Me: Any plans? Anything at all going on?
Me: why are you laughing?
Me: No really, is there something on my face? Did I put my shirt on backwards this morning? I’ve done that before.
Irvin: hahaha University of Miami hahaha
Me: I hate you
So as I continue with this post, I do it with the disclaimer that when Irvin says words, they’re usually the kind of words that insult the very language he’s speaking. Therefore, he has to say something that’s particularly ridiculous to warrant mention.
He wants to rename the Lombardi Trophy to the Lombardi/Belichick Trophy. Is that good enough?
He shared this innovative idea with Jeff Howe of the Boston Herald.
“I think the world of Belichick. I told him this, ‘Man, if it was up to me, that (Super Bowl) trophy would be called the Lombardi/Belichick.’ I don’t care what they think. It would be called the Lombardi/Belichick.”
Since he’s a beat writer and beat writers feel the urge to tell their readership how awesome the home team is, Howe then dutifully outlined the supporting arguments for Irvin’s proposal.
Lombardi’s legacy was written with the Green Bay Packers, whom he led to three NFL championships and two Super Bowls in nine seasons. He was 89-29-4 in the regular season and 9-1 in the playoffs. Then again, his Packers only needed to win one playoff game to claim his first two NFL titles.
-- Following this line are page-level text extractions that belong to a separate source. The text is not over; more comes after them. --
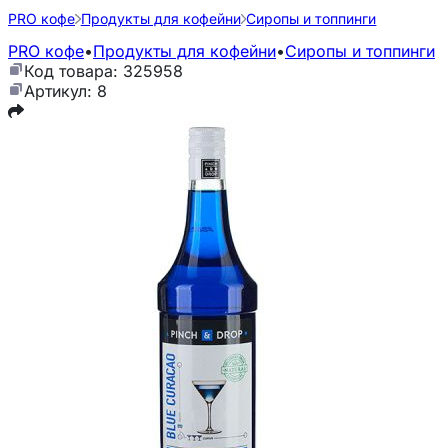
PRO кофе
Продукты для кофейни
Сиропы и топпинги
PRO кофе
•
Продукты для кофейни
•
Сиропы и топпинги
Код товара: 325958
Артикул: 8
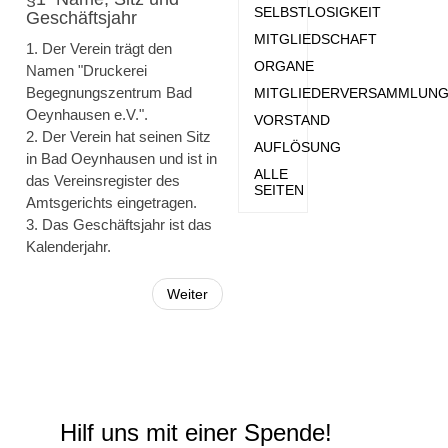
SELBSTLOSIGKEIT
Geschäftsjahr
MITGLIEDSCHAFT
1. Der Verein trägt den
ORGANE
Namen "Druckerei
Begegnungszentrum Bad
MITGLIEDERVERSAMMLUN
Oeynhausen e.V.".
VORSTAND
2. Der Verein hat seinen Sitz
AUFLÖSUNG
in Bad Oeynhausen und ist in
ALLE
das Vereinsregister des
SEITEN
Amtsgerichts eingetragen.
3. Das Geschäftsjahr ist das
Kalenderjahr.
Weiter
Hilf uns mit einer Spende!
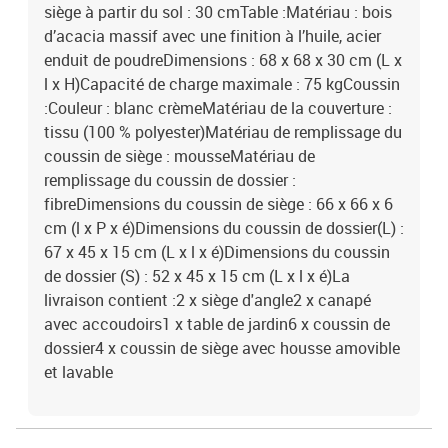
siège à partir du sol : 30 cmTable :Matériau : bois
d’acacia massif avec une finition à l’huile, acier
enduit de poudreDimensions : 68 x 68 x 30 cm (L x
l x H)Capacité de charge maximale : 75 kgCoussin
:Couleur : blanc crèmeMatériau de la couverture :
tissu (100 % polyester)Matériau de remplissage du
coussin de siège : mousseMatériau de
remplissage du coussin de dossier :
fibreDimensions du coussin de siège : 66 x 66 x 6
cm (l x P x é)Dimensions du coussin de dossier(L) :
67 x 45 x 15 cm (L x l x é)Dimensions du coussin
de dossier (S) : 52 x 45 x 15 cm (L x l x é)La
livraison contient :2 x siège d'angle2 x canapé
avec accoudoirs1 x table de jardin6 x coussin de
dossier4 x coussin de siège avec housse amovible
et lavable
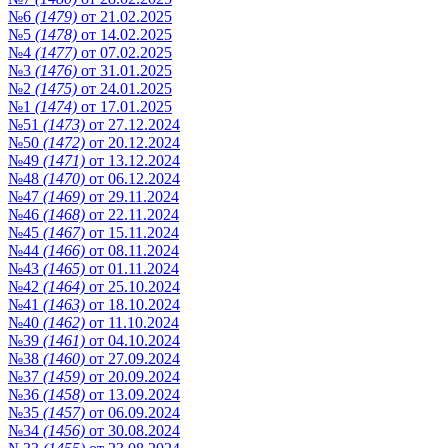
№6
(1479)
от 21.02.2025
№5
(1478)
от 14.02.2025
№4
(1477)
от 07.02.2025
№3
(1476)
от 31.01.2025
№2
(1475)
от 24.01.2025
№1
(1474)
от 17.01.2025
№51
(1473)
от 27.12.2024
№50
(1472)
от 20.12.2024
№49
(1471)
от 13.12.2024
№48
(1470)
от 06.12.2024
№47
(1469)
от 29.11.2024
№46
(1468)
от 22.11.2024
№45
(1467)
от 15.11.2024
№44
(1466)
от 08.11.2024
№43
(1465)
от 01.11.2024
№42
(1464)
от 25.10.2024
№41
(1463)
от 18.10.2024
№40
(1462)
от 11.10.2024
№39
(1461)
от 04.10.2024
№38
(1460)
от 27.09.2024
№37
(1459)
от 20.09.2024
№36
(1458)
от 13.09.2024
№35
(1457)
от 06.09.2024
№34
(1456)
от 30.08.2024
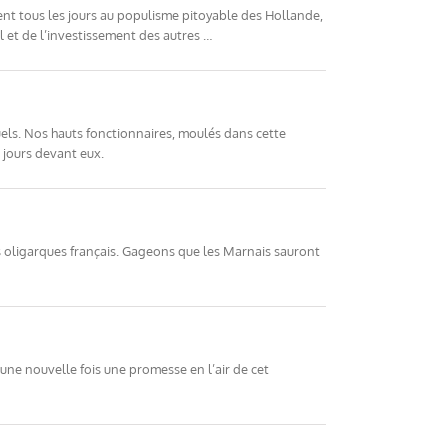
nt tous les jours au populisme pitoyable des Hollande,
il et de l’investissement des autres …
tuels. Nos hauts fonctionnaires, moulés dans cette
 jours devant eux.
s oligarques français. Gageons que les Marnais sauront
 une nouvelle fois une promesse en l’air de cet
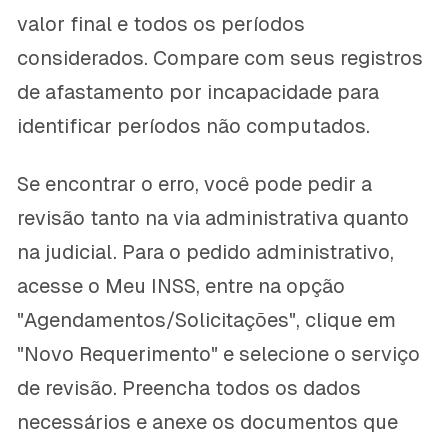
valor final e todos os períodos
considerados. Compare com seus registros
de afastamento por incapacidade para
identificar períodos não computados.
Se encontrar o erro, você pode pedir a
revisão tanto na via administrativa quanto
na judicial. Para o pedido administrativo,
acesse o Meu INSS, entre na opção
"Agendamentos/Solicitações", clique em
"Novo Requerimento" e selecione o serviço
de revisão. Preencha todos os dados
necessários e anexe os documentos que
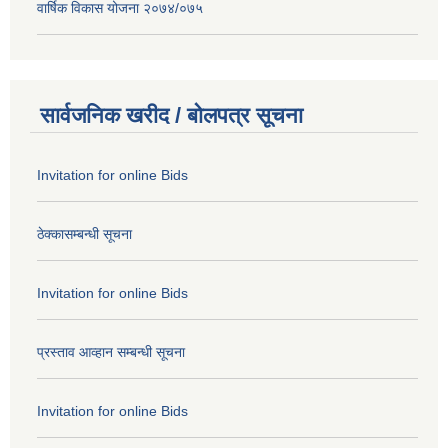
वार्षिक विकास योजना २०७४/०७५
सार्वजनिक खरीद / बोलपत्र सूचना
Invitation for online Bids
ठेक्कासम्बन्धी सूचना
Invitation for online Bids
प्रस्ताव आव्हान सम्बन्धी सूचना
Invitation for online Bids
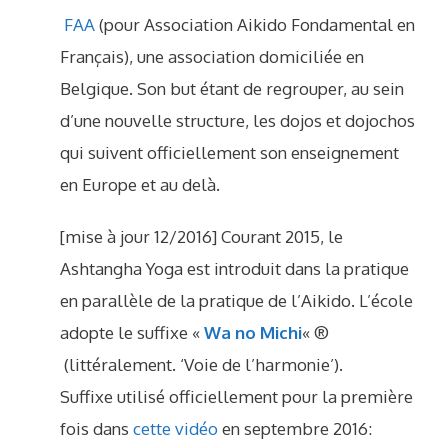
FAA
(pour Association Aikido Fondamental en
Français), une association domiciliée en
Belgique. Son but étant de regrouper, au sein
d’une nouvelle structure, les dojos et dojochos
qui suivent officiellement son enseignement
en Europe et au delà.
[mise à jour 12/2016] Courant 2015, le
Ashtangha Yoga est introduit dans la pratique
en parallèle de la pratique de l’Aikido. L’école
adopte le suffixe «
Wa no Michi
« ®
(littéralement. ‘Voie de l’harmonie’).
Suffixe utilisé officiellement pour la première
fois dans
cette vidéo
en septembre 2016:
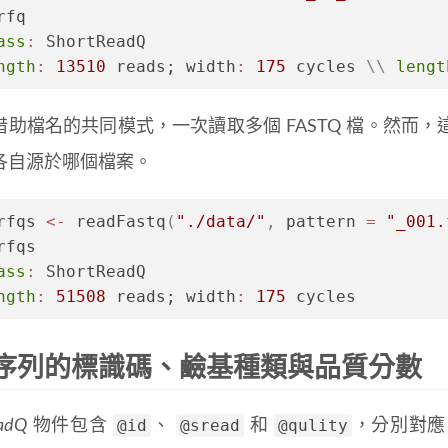
rfq
ass
:
 ShortReadQ
ngth
:
13510
 reads; width
:
175
 cycles 
\
\
lengt
借助檔名的共同模式，一次讀取多個 FASTQ 檔。然而
各自源於哪個檔案。
rfqs 
<-
 readFastq
(
"./data/"
,
 pattern 
=
"_001.
rfqs
ass
:
 ShortReadQ
ngth
:
51508
 reads; width
:
175
 cycles
序列的標識碼、鹼基種類與品質分數
@id
@sread
@qulity
adQ
物件包含
、
和
，分別對應 FA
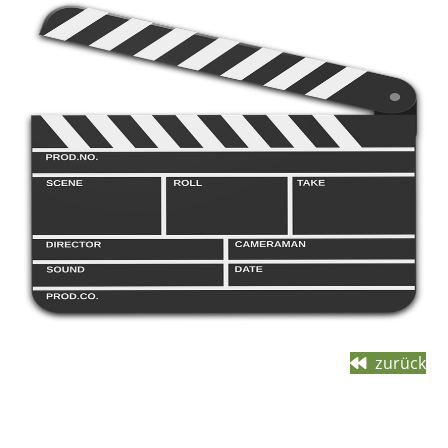
zurück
Belichick is 139-53 in the regular season and 16-6 in the playoffs, and he is coaching in the salary cap era. Since 2001, Belichick has 31 more victories, including the playoffs, than any coach in the league.
The rebuttal is simple.
Yes, Lombardi is a legend. And yes, Belichick is already a legend, even though his coaching career is far from over. But if we’re inviting slashes into the name of football’s championship trophy that was once referred to as the “World Championship Trophy,” when will they stop? Will we be content with just two names? Of course not, because once that dam is opened, homer McFanboys everywhere will mount a campaign for their favorite coaching legend.
Does the Lombardi/Belichick/Noll trophy sound prestigious? Chuck Noll was the Steelers’ head coach for 22 years, and he won four Super Bowls. Then of course there’s the far more legendary Paul Brown, who won seven championships. And what about if the Giants repeat this year? Will Tom Coughlin’s name be added because he will have won three championships over just six years?
Let’s keep going, because this is fun. In 2009 Mike Tomlin became the youngest head coach to win a title, and in just his five seasons in Pittsburgh his teams have appeared in two Super Bowls. He’s still only 4o years old, and he just signed a shiny new contract, so two more championships to match Belichick’s mark are well within his reach if he maintains his current pace.
Personally, I think the Lombardi/Belichick/Noll/Brown/Coughlin/Tomlin Trophy rolls off the tongue quite nicely.